Consider the image above, then ask yourself:
- Do you doubt the web today looks like this?
- How many devices do you use to access the web?
- How often do you experience a seamless transition from one website to the next when you switch devices?
- How do you feel when the transition isn't so smooth?
Your customers probably answered these questions the same as you.
3 Reasons Your Website Needs a Responsive Design
1. It will save you the trouble of creating multiple sites.
In the past, the answer to an accessible website was a mobile version of the main website. However, a mobile site is completely independent of the desktop version with its own set of URLs. It’s designed to be a scaled-down version of your main website.
A responsive design adapts your website to the device being used to view it.
Thus a responsive design saves you time and money as you won’t have to pay for a separate design or spend hours updating multiple sites. It also saves you the trouble of having multiple URLs for the same page. This alone allows for more accurate reporting of web analytics as visits are not split between two versions of the same webpage.
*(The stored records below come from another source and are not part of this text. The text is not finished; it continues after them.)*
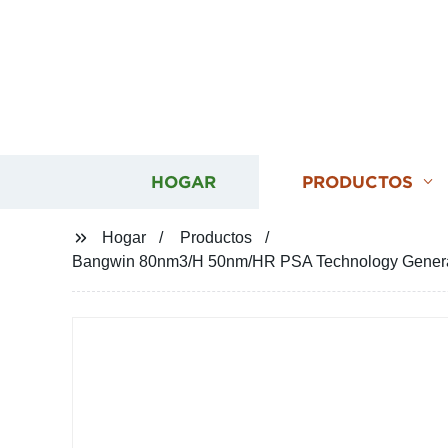
HOGAR
PRODUCTOS
Hogar
Productos
Bangwin 80nm3/H 50nm/HR PSA Technology Generador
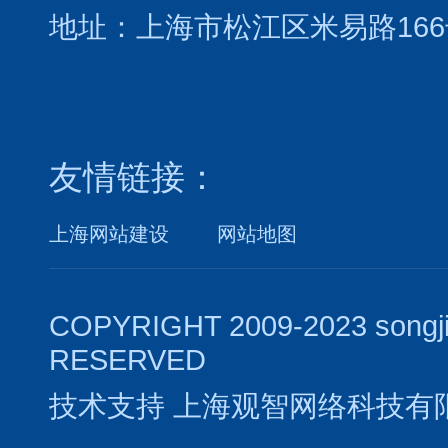
地址：上海市松江区米易路166
友情链接：
上海网站建设
网站地图
COPYRIGHT 2009-2023 songj
RESERVED
技术支持
上海观智网络科技有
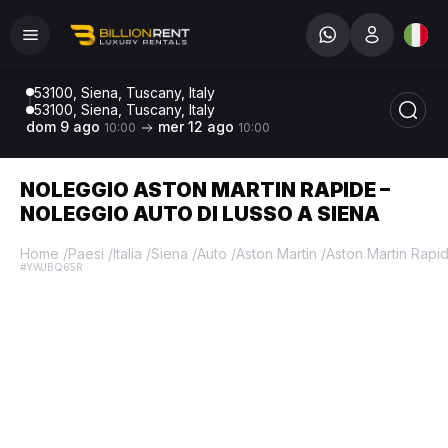
53100, Siena, Tuscany, Italy
53100, Siena, Tuscany, Italy
dom 9 ago
mer 12 ago
10:00
10:00
NOLEGGIO ASTON MARTIN RAPIDE –
NOLEGGIO AUTO DI LUSSO A SIENA
Home
/
Paesi
/
Italia
/
Siena
/
Auto
/
Aston Martin
/
Aston Martin Rapi
#YWJBQ65R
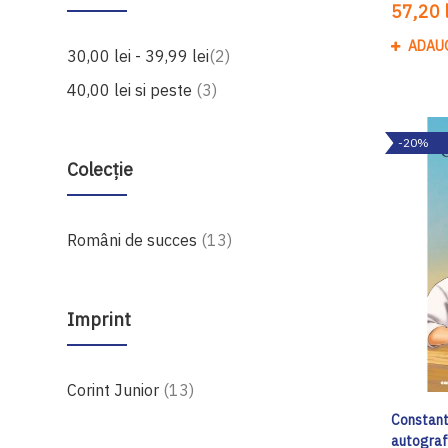
57,20 l
ADAU
produse
30,00 lei
-
39,99 lei
2
produse
40,00 lei
si peste
3
-20%
Colecție
produse
Români de succes
13
Imprint
produse
Corint Junior
13
Constanti
autogra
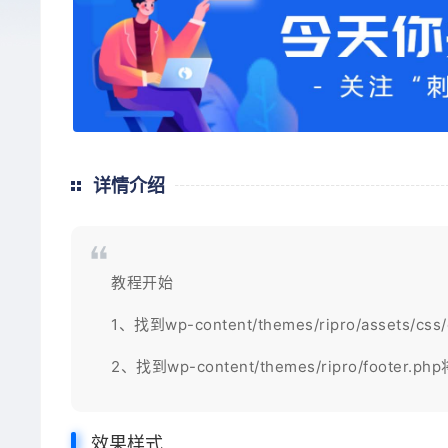
详情介绍
教程开始
1、找到wp-content/themes/ripro/asset
2、找到wp-content/themes/ripro/foo
效果样式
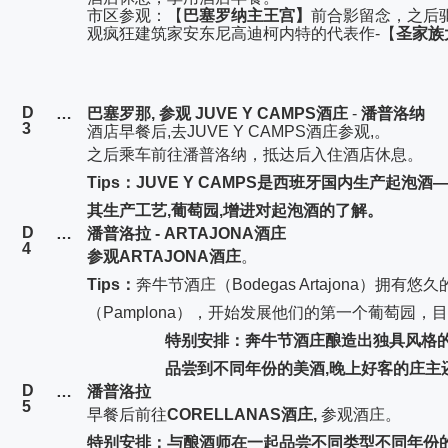
市区参观：【
巴塞罗纳主王宫】
前合影留念，之后
观疯狂建筑家安东尼高迪柯内特的代表作-【
圣家族
D
…
巴塞罗那, 参观
JUVE Y CAMPS
酒庄
-
潘普洛纳
3
酒店早餐
后,去JUVE Y CAMPS酒庄参观,。
之后乘车前往潘普洛纳，抵达后入住酒店休息。
Tips
：JUVE Y CAMPS是西班牙国内生产起泡
其生产工艺,葡萄园,增进对起泡酒的了解。
D
…
潘普洛拉 - ARTAJONA酒庄
4
参
观ARTAJONA酒庄
。
Tips
：
奔牛节
酒庄（Bodegas Artajona）拥有
（
Pamplona
），开始发展他们的第一个葡萄园，目
特别安排：奔牛节酒庄酿造出独具风格的
品尝到不同年份的美酒,晚上好客的庄主
D
…
潘普洛拉
5
早餐后前往
CORELLANAS酒庄,
参观酒庄。
特别安排：与酿酒师在一起品尝不同类型不同年份的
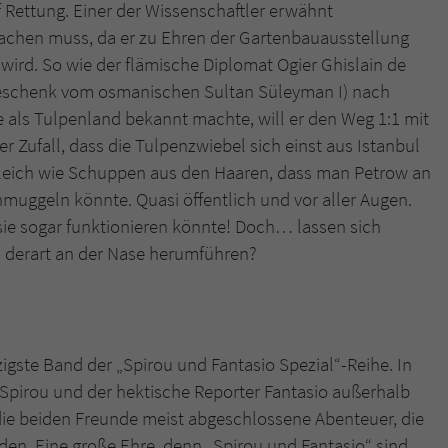
überprüfen.
f Rettung. Einer der Wissenschaftler erwähnt
machen muss, da er zu Ehren der Gartenbauausstellung
 wird. So wie der flämische Diplomat Ogier Ghislain de
Geschenk vom osmanischen Sultan Süleyman I) nach
 als Tulpenland bekannt machte, will er den Weg 1:1 mit
 Zufall, dass die Tulpenzwiebel sich einst aus Istanbul
s gleich wie Schuppen aus den Haaren, dass man Petrow an
muggeln könnte. Quasi öffentlich und vor aller Augen.
 sie sogar funktionieren könnte! Doch… lassen sich
h derart an der Nase herumführen?
rzigste Band der „Spirou und Fantasio Spezial“-Reihe. In
e Spirou und der hektische Reporter Fantasio außerhalb
 die beiden Freunde meist abgeschlossene Abenteuer, die
en. Eine große Ehre, denn „Spirou und Fantasio“ sind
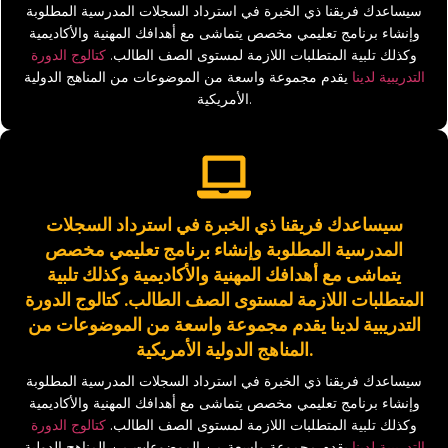
سيساعدك فريقنا ذي الخبرة في استرداد السجلات المدرسية المطلوبة
وإنشاء برنامج تعليمي مخصص يتماشى مع أهدافك المهنية والأكاديمية
وكذلك تلبية المتطلبات اللازمة لمستوى الصف الطالب.
كتالوج الدورة
التدريبية لدينا
يقدم مجموعة واسعة من الموضوعات من المناهج الدولية
الأمريكية.
سيساعدك فريقنا ذي الخبرة في استرداد السجلات
المدرسية المطلوبة وإنشاء برنامج تعليمي مخصص
يتماشى مع أهدافك المهنية والأكاديمية وكذلك تلبية
المتطلبات اللازمة لمستوى الصف الطالب.
كتالوج الدورة
التدريبية لدينا
يقدم مجموعة واسعة من الموضوعات من
المناهج الدولية الأمريكية.
سيساعدك فريقنا ذي الخبرة في استرداد السجلات المدرسية المطلوبة
وإنشاء برنامج تعليمي مخصص يتماشى مع أهدافك المهنية والأكاديمية
وكذلك تلبية المتطلبات اللازمة لمستوى الصف الطالب.
كتالوج الدورة
التدريبية لدينا
يقدم مجموعة واسعة من الموضوعات من المناهج الدولية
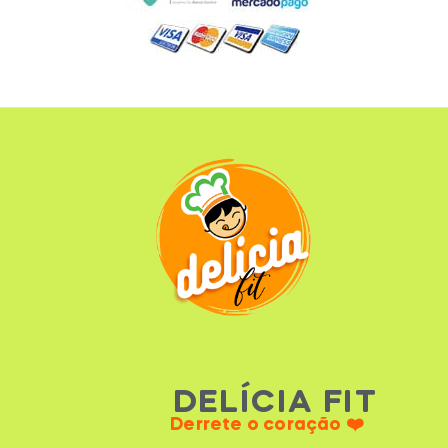
DELÍCIA FIT
Derrete o coração ❤️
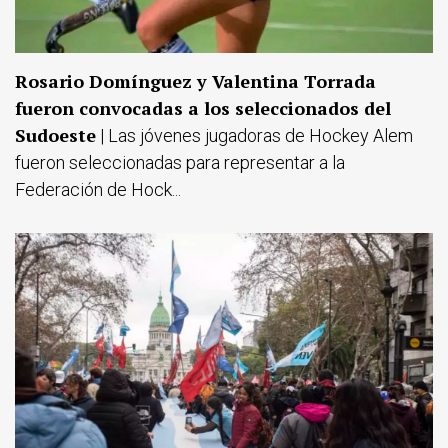
Rosario Domínguez y Valentina Torrada
fueron convocadas a los seleccionados del
Sudoeste
| Las jóvenes jugadoras de Hockey Alem
fueron seleccionadas para representar a la
Federación de Hock...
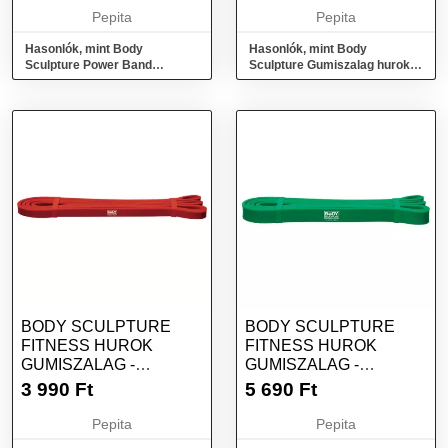
Pepita
Pepita
Hasonlók, mint Body
Hasonlók, mint Body
Sculpture Power Band
Sculpture Gumiszalag hurok 3
Gumiszalag - Erős - kék
db
BODY SCULPTURE
BODY SCULPTURE
FITNESS HUROK
FITNESS HUROK
GUMISZALAG -
GUMISZALAG -
GYENGE - PIROS
KÖZEPES ERŐSSÉGŰ -
3 990
Ft
5 690
Ft
ZÖLD
Pepita
Pepita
2 . You’ll reach more customers.
The more devices a site is able to display correctly on, the wider range of potential customers can be reached.
A responsive design means the portal to your website no longer exists solely on a desktop computer. Since visitors are more likely to leave sites that prove too cumbersome to navigate on the device they’re using, an attractive site that allows for maximum functionality will provide a better user experience and have a positive impact on your bottom line. Visitors will spend more time on your site rather than leave.
3. Chances of delivering the information your visitors are searching for on your site will increase.
Responsive design anticipates what information visitors need based on the device being used. Then it determines what information to display or prioritize over others.
For example, it is more likely that someone accessing a restaurant’s website on a smartphone is looking for the address, hours of operation, or menu rather than the company history.
A responsive site will detect a mobile device and display location information and online menus more prominently. By considering what type of content should take priority over others, you can improve user experiences and enhance customer satisfaction by quickly delivering the most valuable information.
Responsive Design is more than Mobile Design
Responsive web design encompasses more than making sure your website looks great on an iPhone. It's about making sure the information you deliver to your audience is accessible to them in the ways they engage with you.
The easiest way to do this is to outline a basic set of standards for your website no matter what device visitors use to access it.
Google outlines three basic criteria for creating a website that is truly responsive:
1. Pages should be legible at any screen resolution
2. Mark up one set of content (in the CSS) and make it viewable on any device
3. Never show a horizontal scrollbar no matter how small the window size
These are the basics. Now let’s take a look at some specific things you can do to be certain your design is compatible across devices.
How to make sure your design is truly responsive
To execute responsive design successfully, your website must have the following:
Media queries: Think of these as smart, magic beans that keep you from making multiple versions of the same website. They make it possible for a website to use different styles from stylesheets based on the window dimensions of a device.
Fluid Grids: These are the opposite of fixed grids, which were based on the old standard 960px system. Fluid grids are flexible and adapt to screen sizes both big and small. This means content in fluid grids adjusts to the screen. Columns are removed as the screen gets smaller and added as the screen gets bigger. This eliminates the need for horizontal scrollbars.
Flexible images: “max-width: 100%” These are the magic words that keep images from displaying outside of their containing element. Since your website will adjust by device, appropriately tagged images will adjust as well to keep things neat and proportionate.
Accessible Rich Media: Convert the Flash elements on your website to something more device friendly such as HTML5 or a similar programming language.
Make the Most of Your Website
Small and large businesses alike can not underestimate the importance of making sure that websites display correctly across devices. You've built an impressive website, now you need to make sure it maintains its appeal and functionality on any platform.